A Justiça dos Estados Unidos autorizou a EFB Regimes Especiais, liquidante do Banco Master, a acessar seis anos de comunicações e registros financeiros de Daniel Vorcaro, controlador da instituição, no país. A decisão, proferida pelo juiz Scott Grossman, inclui intimações a imobiliárias, entidades financeiras, varejistas de luxo e negociantes de arte.
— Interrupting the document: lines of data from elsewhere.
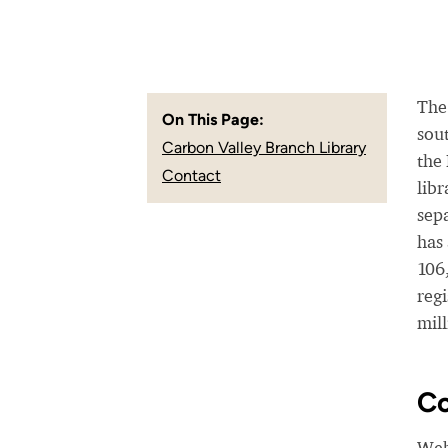
The 
On This Page:
sou
Carbon Valley Branch Library
the
Contact
lib
sepa
has
106
reg
mill
Co
Web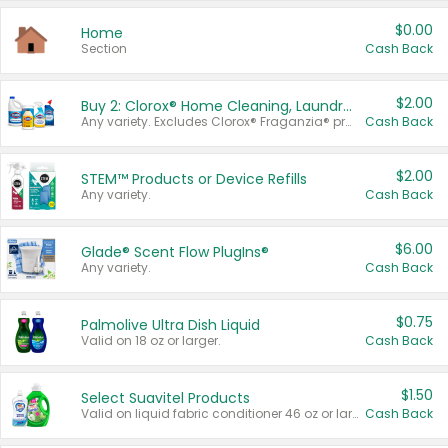
$0.00
Home
Section
Cash Back
$2.00
Buy 2: Clorox® Home Cleaning, Laundry, Pine-Sol®, Liquid-Plumr, or Formula 409 Products
Any variety. Excludes Clorox® Fraganzia® products, trial and travel sizes, tools, & textiles. Items must appear on the same receipt.
Cash Back
$2.00
STEM™ Products or Device Refills
Any variety.
Cash Back
$6.00
Glade® Scent Flow PlugIns®
Any variety.
Cash Back
$0.75
Palmolive Ultra Dish Liquid
Valid on 18 oz or larger.
Cash Back
$1.50
Select Suavitel Products
Valid on liquid fabric conditioner 46 oz or larger, or Refresher fabric rinse 25.5 oz.
Cash Back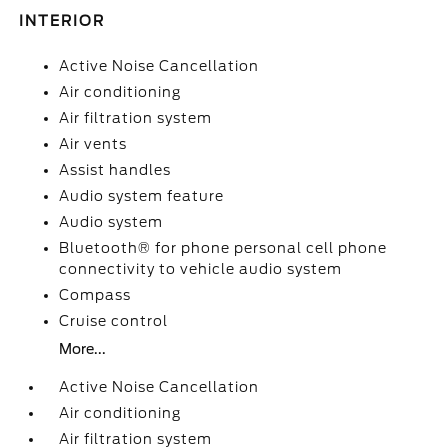
INTERIOR
Active Noise Cancellation
Air conditioning
Air filtration system
Air vents
Assist handles
Audio system feature
Audio system
Bluetooth® for phone personal cell phone
connectivity to vehicle audio system
Compass
Cruise control
More...
Active Noise Cancellation
Air conditioning
Air filtration system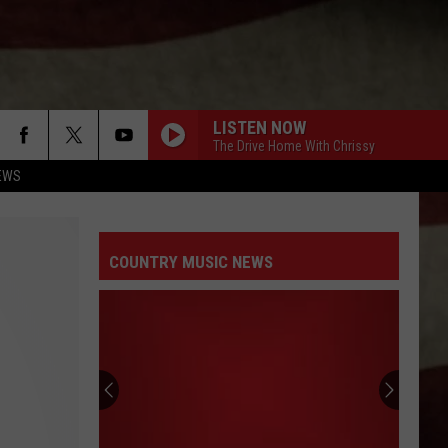
LISTEN NOW
The Drive Home With Chrissy
EWS
COUNTRY MUSIC NEWS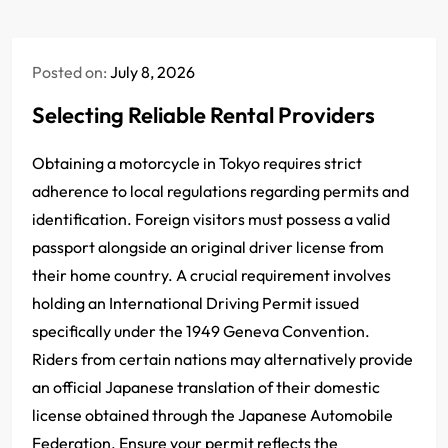
Posted on:
July 8, 2026
Selecting Reliable Rental Providers
Obtaining a motorcycle in Tokyo requires strict
adherence to local regulations regarding permits and
identification. Foreign visitors must possess a valid
passport alongside an original driver license from
their home country. A crucial requirement involves
holding an International Driving Permit issued
specifically under the 1949 Geneva Convention.
Riders from certain nations may alternatively provide
an official Japanese translation of their domestic
license obtained through the Japanese Automobile
Federation. Ensure your permit reflects the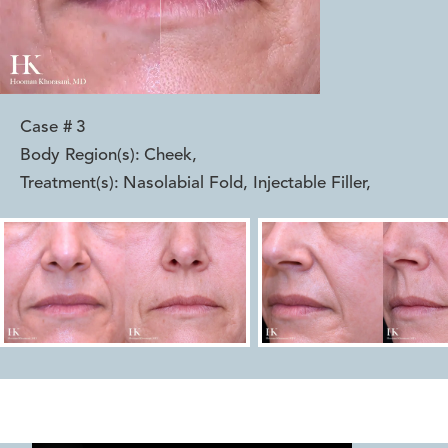
Case #
3
Body Region(s):
Cheek
,
Treatment(s):
Nasolabial Fold, Injectable Filler
,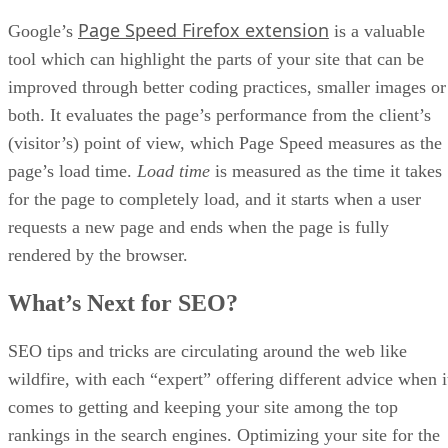
product to display Amazon ads against, 100 keywords for
research, and views into ASIN external traffic analytics.
The
Growth
plan is available for $50 per month. It comes
with every feature the
Free
option includes, listing quality
checks, listing protection alerts, unlimited keywords, the
ability to export lists of keywords, Amazon PPC campaigns,
and reporting tools for both Amazon and Google traffic
sources.
Sellzone’s
Pro
plan costs $80 per month and includes
everything the
Growth
option does, plus your own personal
account manager, personal onboarding, and an increase in t
number of listing checks from the Listing Protection feature
Sellzone
You can learn more or sign-up by visiting the
Amazon marketing tool’s page
: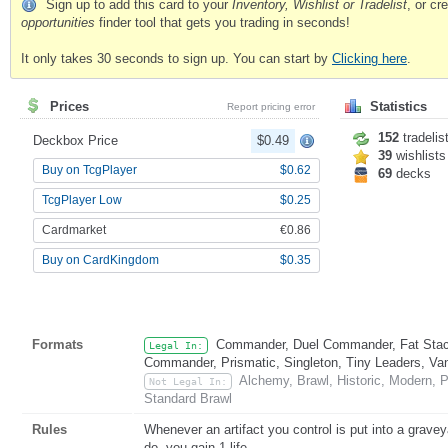
Sign up to add this card to your
Inventory, Wishlist or Tradelist
, or c
opportunities
finder tool that gets you trading in seconds!
It only takes 30 seconds to sign up. You can start by
Clicking here
.
Prices
Statistics
Report pricing error
152
tradelis
Deckbox Price
$0.49
39
wishlists
Buy on TcgPlayer
$0.62
69
decks
TcgPlayer Low
$0.25
Cardmarket
€0.86
Buy on CardKingdom
$0.35
Formats
Commander, Duel Commander, Fat Stack
Legal In:
Commander, Prismatic, Singleton, Tiny Leaders, Va
Alchemy, Brawl, Historic, Modern, 
Not Legal In:
Standard Brawl
Rules
Whenever an artifact you control is put into a grave
do, you gain 1 life.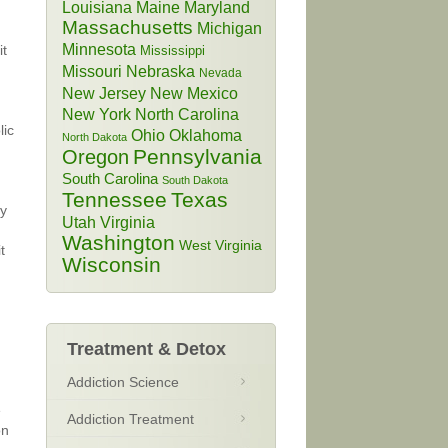
Louisiana
Maine
Maryland
Massachusetts
Michigan
Minnesota
it
Mississippi
Missouri
Nebraska
Nevada
New Jersey
New Mexico
New York
North Carolina
lic
Ohio
Oklahoma
North Dakota
Pennsylvania
Oregon
South Carolina
South Dakota
Tennessee
Texas
ry
Utah
Virginia
Washington
West Virginia
t
Wisconsin
Treatment & Detox
Addiction Science
e
Addiction Treatment
on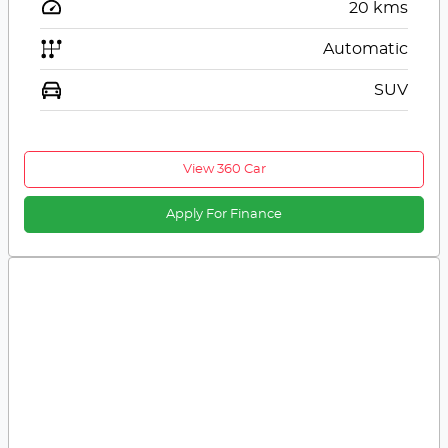
20
kms
Automatic
SUV
View 360 Car
Apply For Finance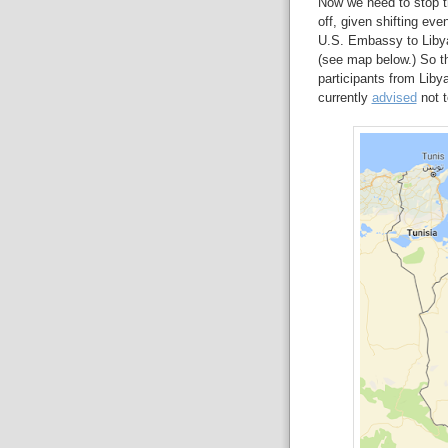
Now we need to stop the
off, given shifting eve
U.S. Embassy to Libya 
(see map below.) So t
participants from Liby
currently
advised
not t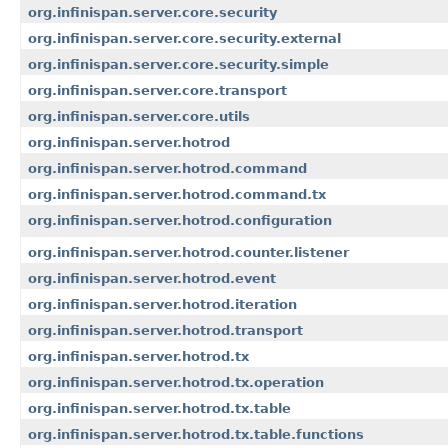
org.infinispan.server.core.security
org.infinispan.server.core.security.external
org.infinispan.server.core.security.simple
org.infinispan.server.core.transport
org.infinispan.server.core.utils
org.infinispan.server.hotrod
org.infinispan.server.hotrod.command
org.infinispan.server.hotrod.command.tx
org.infinispan.server.hotrod.configuration
org.infinispan.server.hotrod.counter.listener
org.infinispan.server.hotrod.event
org.infinispan.server.hotrod.iteration
org.infinispan.server.hotrod.transport
org.infinispan.server.hotrod.tx
org.infinispan.server.hotrod.tx.operation
org.infinispan.server.hotrod.tx.table
org.infinispan.server.hotrod.tx.table.functions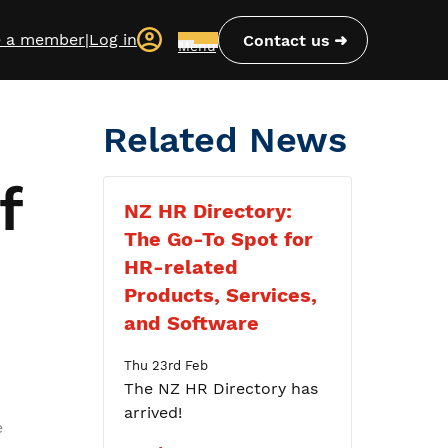
 a member
|
Log in
Contact us
Menu
Related News
f
NZ HR Directory:
The Go-To Spot for
HR-related
Products, Services,
and Software
Thu 23rd Feb
The NZ HR Directory has
arrived!
e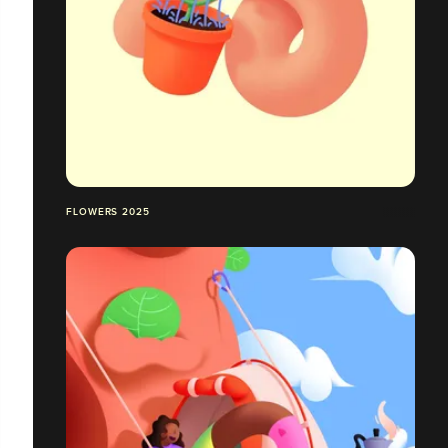
FLOWERS 2025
O objetivo da medida é investigar possíveis má conduta e ocultação de ativos que deveriam pertencer aos credores. A defesa de Vorcaro não se manifestou sobre as acusações de fraude e enriquecimento ilícito.
Busca por ativos e transações
As intimações exigem a entrega de seis anos de registros, incluindo procedência de obras de arte, apólices de seguro, contratos de venda e documentos de conformidade, como os de “conheça seu cliente” e anti-lavagem de dinheiro. A intenção é identificar a origem dos fundos utilizados nas transações e determinar se houve irregularidades.
Mansão em Orlando sob investigação
O caso também envolve uma tentativa de venda de uma mansão de US$ 32 milhões em Orlando, na Flórida, pela Sozo Real Estate, empresa ligada ao pai e irmã de Daniel Vorcaro. Segundo a EFB, a venda foi realizada de forma urgente e privada em fevereiro, após o início das investigações, para evitar a descoberta do ativo. A propriedade, adquirida em 2023, possui campo de futebol, quadra de basquete e pista de boliche.
A EFB alega que a Sozo não utilizou o sistema padrão de listagem de imóveis nos EUA (MLS) para a venda, visando evitar o conhecimento público. Além disso, a empresa não teria contratado um advogado independente para representar a negociação, o que seria o procedimento padrão para transações de grande valor.
Processo adversário busca recuperação de bens
Enquanto o processo principal do Banco Master foca na liquidação e administração geral dos ativos, o procedimento adversário contra a Sozo e a família Vorcaro visa recuperar dinheiro ou propriedades. O objetivo é obter sentenças declaratórias de nulidade ou processar os acusados por transferência fraudulenta, conspiração e enriquecimento ilícito.